Controversial tests weeding out underperforming superannuation funds will be revamped following concerns they could put off the $3 trillion sector from investing in long-term projects like infrastructure.
The federal government is releasing draft regulations for four weeks of consultation, which will tell super funds how they have to disclose investment portfolio details to members, provide a new methodology for annual performance tests they must meet and how to notify members if they fall short.
The Your Future, Your Super reforms were introduced during last year’s federal budget and are scheduled to start in July. The federal government says the changes will save workers $17.9 billion over 10 years by reducing the number of duplicate accounts, cracking down on underperformance and giving the federal government more power to intervene on spending decisions.
Treasurer Josh Frydenberg and Superannuation, Financial Services and Digital Economy Minister Jane Hume have now changed the benchmarking tests set to be imposed on super funds to include specific asset classes for infrastructure and unlisted property.
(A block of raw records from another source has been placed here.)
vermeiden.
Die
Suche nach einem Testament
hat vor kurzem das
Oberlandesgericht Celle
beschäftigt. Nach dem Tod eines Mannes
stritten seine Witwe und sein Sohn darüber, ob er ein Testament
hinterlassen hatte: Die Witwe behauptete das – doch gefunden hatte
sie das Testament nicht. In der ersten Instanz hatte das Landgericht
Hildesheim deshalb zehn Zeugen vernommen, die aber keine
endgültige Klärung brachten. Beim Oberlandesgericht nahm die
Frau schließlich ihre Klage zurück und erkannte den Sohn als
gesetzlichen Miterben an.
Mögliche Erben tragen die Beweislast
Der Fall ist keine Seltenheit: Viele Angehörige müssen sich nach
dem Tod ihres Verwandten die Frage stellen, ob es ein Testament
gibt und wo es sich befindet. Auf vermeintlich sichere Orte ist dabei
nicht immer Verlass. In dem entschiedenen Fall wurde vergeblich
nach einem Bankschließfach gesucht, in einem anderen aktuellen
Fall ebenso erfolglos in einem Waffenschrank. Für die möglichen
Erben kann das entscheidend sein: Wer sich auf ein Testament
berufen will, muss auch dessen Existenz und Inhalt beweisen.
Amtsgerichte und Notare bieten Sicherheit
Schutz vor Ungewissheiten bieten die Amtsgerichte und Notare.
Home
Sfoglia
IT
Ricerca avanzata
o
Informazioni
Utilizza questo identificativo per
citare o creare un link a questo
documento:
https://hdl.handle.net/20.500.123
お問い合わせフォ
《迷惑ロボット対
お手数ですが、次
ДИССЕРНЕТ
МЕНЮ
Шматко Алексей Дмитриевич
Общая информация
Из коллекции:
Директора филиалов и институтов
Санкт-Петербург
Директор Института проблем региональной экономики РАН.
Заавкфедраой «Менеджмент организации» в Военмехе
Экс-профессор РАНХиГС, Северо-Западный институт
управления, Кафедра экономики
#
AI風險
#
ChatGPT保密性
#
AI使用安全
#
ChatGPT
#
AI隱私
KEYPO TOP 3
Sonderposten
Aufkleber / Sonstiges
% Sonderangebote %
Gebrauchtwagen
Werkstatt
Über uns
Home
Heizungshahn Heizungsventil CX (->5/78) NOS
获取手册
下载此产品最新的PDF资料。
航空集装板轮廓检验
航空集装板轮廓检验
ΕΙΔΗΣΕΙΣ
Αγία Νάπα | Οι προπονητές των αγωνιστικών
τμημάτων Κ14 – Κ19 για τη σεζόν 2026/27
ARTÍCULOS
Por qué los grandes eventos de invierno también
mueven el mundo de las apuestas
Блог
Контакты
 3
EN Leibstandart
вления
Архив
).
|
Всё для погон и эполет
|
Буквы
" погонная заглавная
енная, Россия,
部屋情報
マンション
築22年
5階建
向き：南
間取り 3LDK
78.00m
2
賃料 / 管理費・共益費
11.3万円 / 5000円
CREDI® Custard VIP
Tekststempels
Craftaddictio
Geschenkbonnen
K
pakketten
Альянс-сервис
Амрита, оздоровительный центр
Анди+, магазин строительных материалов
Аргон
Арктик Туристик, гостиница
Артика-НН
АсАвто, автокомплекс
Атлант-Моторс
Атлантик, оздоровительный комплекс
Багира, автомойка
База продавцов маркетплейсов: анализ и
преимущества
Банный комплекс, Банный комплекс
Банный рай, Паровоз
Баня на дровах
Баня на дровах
“The government has made several amendments to strengthen the performance test,” Mr Frydenberg and Senator Hume said in a joint statement. Funds that fall short will be forced to tell members and could be blocked from adding new members if they continue to underperform.
Concerns were raised by Labor, superannuation funds and some regional MPs that the original benchmarks could risk making investments in regional projects and major nation-building infrastructure investments less attractive to funds concerned about falling behind the pack over the short term.
In early April, Labor’s superannuation spokesman Stephen Jones sent letters to more than 90 Coalition MPs warning the changes were an “overreach” and raising concerns the reforms would be “very bad for regional investments”. IFM Investors chief executive David Neal last year said the benchmarks could lead to fewer infrastructure projects during the nation’s economic recovery from the coronavirus pandemic as there was a risk returns from these investments would be worse than a listed market index in some years.
In the initial version of the reforms, the performance tests also did not take into account administration fees instead focusing on investment returns and associated costs. These admin fees will now be included.